• [EXERCISE DATA]:

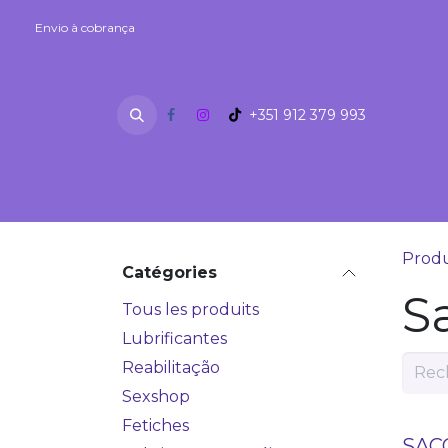
Se rendre au contenu
Envio à cobrança
Envio à cobrança
+351 912 379 993
SEXSHOP
Fétiches
Lubrifian
Produ
Catégories
S
Tous les produits
Lubrificantes
Reabilitação
Sexshop
Fetiches
SAC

• [TASK INSTRUCTIONS]: Please reproduce the whole listing exactly; the pictures stay out.

• [SOLUTION]:
Se rendre au contenu
Envio à cobrança
Envio à cobrança
+351 912 379 993
SEXSHOP
Fétiches
Lubrifian
Produ
Catégories
S
Tous les produits
Lubrificantes
Reabilitação
Sexshop
Fetiches
SAC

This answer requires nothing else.